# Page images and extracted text
☆ ☆ ☆ ☆

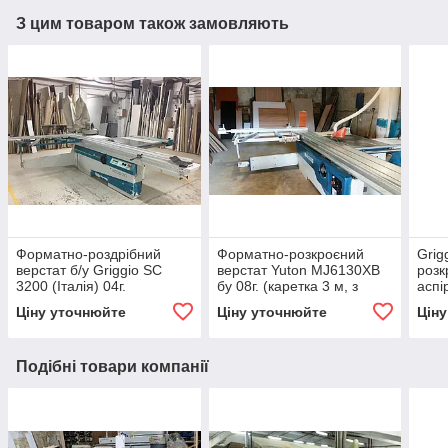
З цим товаром також замовляють
Форматно-роздрібний
Форматно-розкроєний
Grig
верстат б/у Griggio SC
верстат Yuton MJ6130XB
розк
3200 (Італія) 04г.
бу 08г. (каретка 3 м, з
аспі
нахилом пил)
в ко
Ціну уточнюйте
Ціну уточнюйте
Цін
Подібні товари компанії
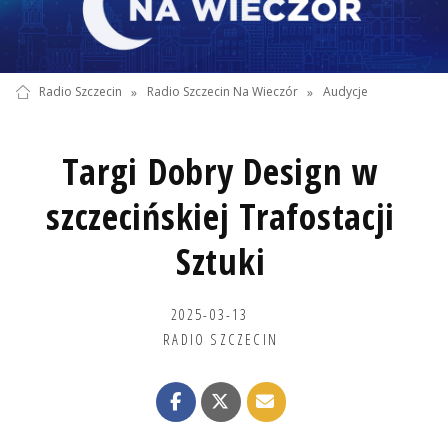
Radio Szczecin
»
Radio Szczecin Na Wieczór
»
Audycje
Targi Dobry Design w
szczecińskiej Trafostacji
Sztuki
2025-03-13
RADIO SZCZECIN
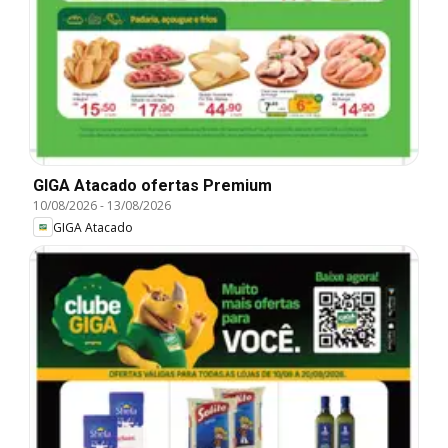
GIGA Atacado ofertas Premium
10/08/2026
-
13/08/2026
GIGA Atacado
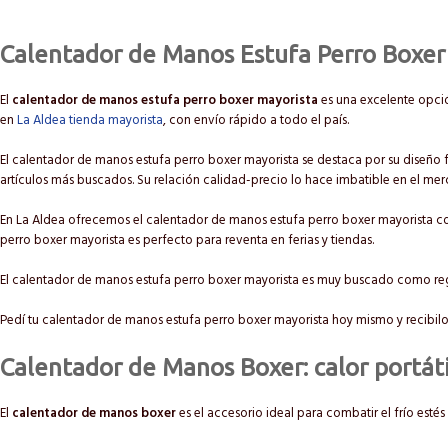
Calentador de Manos Estufa Perro Boxer
El
calentador de manos estufa perro boxer mayorista
es una excelente opció
en
La Aldea tienda mayorista
, con envío rápido a todo el país.
El calentador de manos estufa perro boxer mayorista se destaca por su diseño f
artículos más buscados. Su relación calidad-precio lo hace imbatible en el me
En La Aldea ofrecemos el calentador de manos estufa perro boxer mayorista co
perro boxer mayorista es perfecto para reventa en ferias y tiendas.
El calentador de manos estufa perro boxer mayorista es muy buscado como r
Pedí tu calentador de manos estufa perro boxer mayorista hoy mismo y recibilo
Calentador de Manos Boxer: calor portáti
El
calentador de manos boxer
es el accesorio ideal para combatir el frío esté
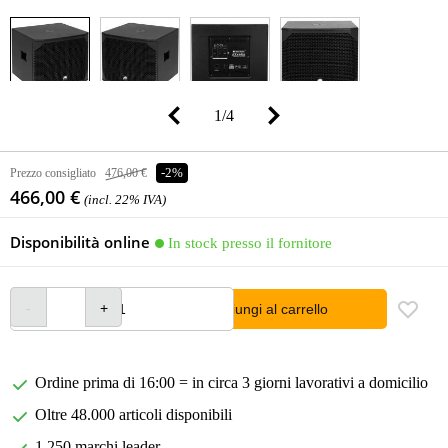
1
/
4
Prezzo consigliato
476,00 €
-2%
466,00 €
(incl. 22% IVA)
Disponibilità online
In stock presso il fornitore
Aggiungi al carrello
Ordine prima di 16:00 = in circa 3 giorni lavorativi a domicilio
Oltre 48.000 articoli disponibili
1.250 marchi leader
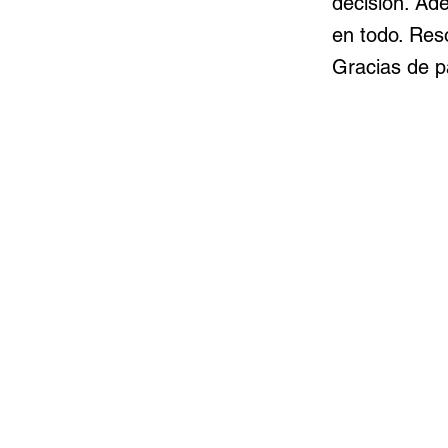
decisión. Ad
en todo. Res
Gracias de pa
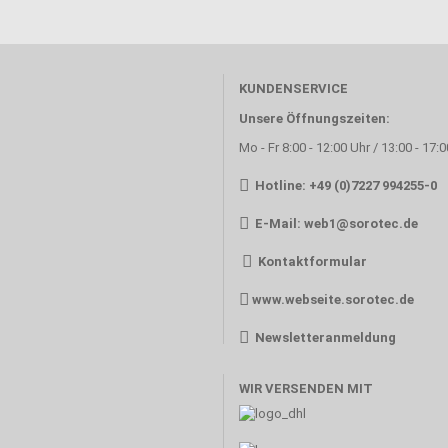
KUNDENSERVICE
Unsere Öffnungszeiten:
Mo - Fr 8:00 - 12:00 Uhr / 13:00 - 17:
Hotline: +49 (0)7227 994255-0
E-Mail:
web1@sorotec.de
Kontaktformular
www.webseite.sorotec.de
Newsletteranmeldung
WIR VERSENDEN MIT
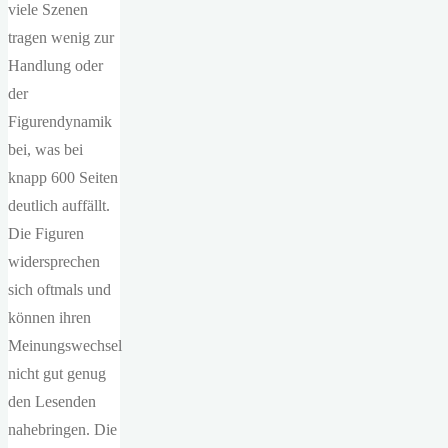
viele Szenen
tragen wenig zur
Handlung oder
der
Figurendynamik
bei, was bei
knapp 600 Seiten
deutlich auffällt.
Die Figuren
widersprechen
sich oftmals und
können ihren
Meinungswechsel
nicht gut genug
den Lesenden
nahebringen. Die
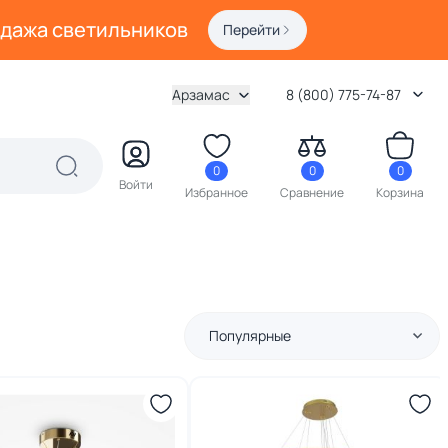
одажа светильников
Перейти
Арзамас
8 (800) 775-74-87
0
0
0
Войти
Избранное
Сравнение
Корзина
Популярные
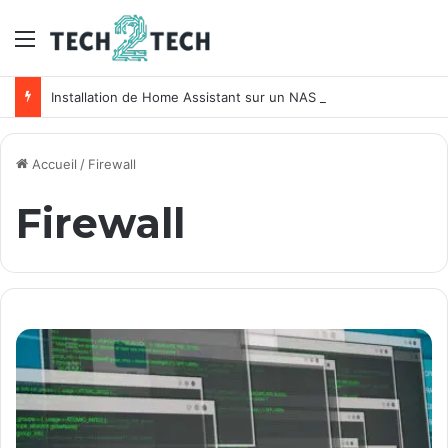
Menu
Installation de Home Assistant sur un NAS Synology
Accueil
/
Firewall
Firewall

☆ ☆ ☆ ☆

# EXERCISE
Your answer must be an exact reproduction of all entries, containing no pictures.

# EXERCISE ANSWER
З цим товаром також замовляють
Форматно-роздрібний
Форматно-розкроєний
Grig
верстат б/у Griggio SC
верстат Yuton MJ6130XB
розк
3200 (Італія) 04г.
бу 08г. (каретка 3 м, з
аспі
нахилом пил)
в ко
Ціну уточнюйте
Ціну уточнюйте
Цін
Подібні товари компанії
Radio Szczecin
»
Radio Szczecin Na Wieczór
»
Audycje
Targi Dobry Design w
szczecińskiej Trafostacji
Sztuki
2025-03-13
RADIO SZCZECIN
GIGA Atacado ofertas Premium
10/08/2026
-
13/08/2026
GIGA Atacado
Calentador de Manos Estufa Perro Boxer
El
calentador de manos estufa perro boxer mayorista
es una excelente opció
en
La Aldea tienda mayorista
, con envío rápido a todo el país.
El calentador de manos estufa perro boxer mayorista se destaca por su diseño f
artículos más buscados. Su relación calidad-precio lo hace imbatible en el me
En La Aldea ofrecemos el calentador de manos estufa perro boxer mayorista co
perro boxer mayorista es perfecto para reventa en ferias y tiendas.
El calentador de manos estufa perro boxer mayorista es muy buscado como r
Pedí tu calentador de manos estufa perro boxer mayorista hoy mismo y recibilo
Calentador de Manos Boxer: calor portáti
El
calentador de manos boxer
es el accesorio ideal para combatir el frío esté
1
/
4
Prezzo consigliato
476,00 €
-2%
466,00 €
(incl. 22% IVA)
Disponibilità online
In stock presso il fornitore
Aggiungi al carrello
Ordine prima di 16:00 = in circa 3 giorni lavorativi a domicilio
Oltre 48.000 articoli disponibili
1.250 marchi leader
decisión. Ad
en todo. Res
Gracias de pa
KUNDENSERVICE
Unsere Öffnungszeiten:
Mo - Fr 8:00 - 12:00 Uhr / 13:00 - 17:
Hotline: +49 (0)7227 994255-0
E-Mail:
web1@sorotec.de
Kontaktformular
www.webseite.sorotec.de
Newsletteranmeldung
WIR VERSENDEN MIT
viele Szenen
tragen wenig zur
Handlung oder
der
Figurendynamik
bei, was bei
knapp 600 Seiten
deutlich auffällt.
Die Figuren
widersprechen
sich oftmals und
können ihren
Meinungswechsel
nicht gut genug
den Lesenden
nahebringen. Die
одажа светильников
Перейти
Арзамас
8 (800) 775-74-87
0
0
0
Войти
Избранное
Сравнение
Корзина
Популярные
Menu
Installation de Home Assistant sur un NAS Synology
Accueil
/
Firewall
Firewall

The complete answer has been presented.